Let’s dive deeper into Blake2 hash algorithm and its Message Authentication Code (MAC) variant. Blake2 is a cryptographic hash function designed by Jean-Philippe Aumasson and Sylvain Pelletier in 2012. It was created to address some of the weaknesses found in earlier hash functions, such as MD5 and SHA-1.

Blake2 offers improved security, faster performance, and better parallelization capabilities compared to its predecessors. The Blake2 hash function uses a mixing function G and compression function F for data processing. The mixing function G is used to combine two input words (x and y) into four output words: a, b, c, and d. This operation involves bitwise rotations, XOR operations, and additions with some fixed constants.
Blake2 MAC is an authenticated encryption algorithm that provides data integrity and confidentiality for messages.
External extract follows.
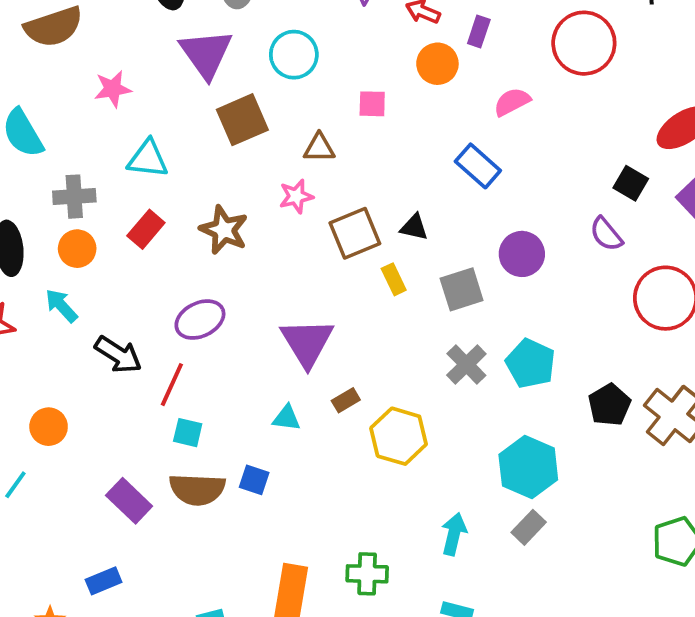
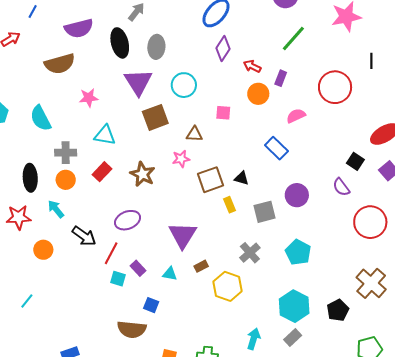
gray cross: (466, 364) -> (250, 253), moved
black pentagon: (609, 405) -> (338, 310), moved
orange circle: (49, 427) -> (43, 250), moved
brown semicircle: (197, 489) -> (132, 329), moved
purple rectangle: (129, 501) -> (138, 268), moved, size x0.7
It uses the same underlying hash function as Blake2 but adds additional steps to ensure message authentication. The MAC variant of Blake2 can be used in various applications such as secure messaging, file transfer protocols, and network security.
To generate a MAC using Blake2, first, create an initialization vector (IV) for the message. This IV is added to the message before processing it through the hash function. Then, process the message with the hash function and output the resulting digest. Finally, append the IV to the end of the message and compute another digest over the concatenated data. The result is a MAC that can be used to verify the integrity of the original message.
Here’s an example implementation in Python:

import blake2 # Importing the blake2 library for generating hash functions
from binascii import hexlify, unhexlify # Importing the hexlify and unhexlify functions from the binascii library

def generate_mac(message):
    # Generate IV for message
    iv = b'\x01\x02\x03\x04' * 8 # Generating an initialization vector (IV) for the message, which is a sequence of bytes represented by the hexadecimal values 01, 02, 03, and 04, repeated 8 times
    
    # Concatenate IV and message
    data = iv + message # Concatenating the IV and the message to create a single data string
    
    # Initialize hash context with key (optional)
    ctx = blake2.new(key=b'my_secret_key') # Initializing a hash context using the blake2.new() function, with an optional key parameter set to 'my_secret_key' for added security. If no key is provided, the default value is used.
    
    # Update the hash context with concatenated IV and message
    ctx.update(data) # Updating the hash context with the concatenated data string
    
    # Get MAC as hex string
    mac = hexlify(ctx.digest()).decode('utf-8') # Generating a message authentication code (MAC) by converting the digest of the hash context into a hexadecimal string using the hexlify() function, and then decoding it into a UTF-8 string
    
    return mac # Returning the MAC as the output of the function

In this example, we first generate an IV of 64 bytes (eight blocks of four bytes each). We then concatenate the IV and message to create a new data stream for processing by Blake2 hash function. If you want to add confidentiality to your messages, you can also include a secret key in the initialization step using the `key` parameter when creating the hash context.
The resulting MAC is returned as a hexadecimal string that can be used to verify the integrity of the original message. To do this, simply concatenate the IV and message again and compute another digest over the concatenated data. If the result matches the previously generated MAC, then the message has not been tampered with.
In terms of performance, Blake2 is faster than SHA-1 and MD5 for most input sizes due to its parallelization capabilities. It can be used in both hardware and software environments, making it a versatile choice for cryptographic applications. Additionally, Blake2 provides better security compared to earlier hash functions because it uses a larger state size (1024 bits) and has a more complex mixing function.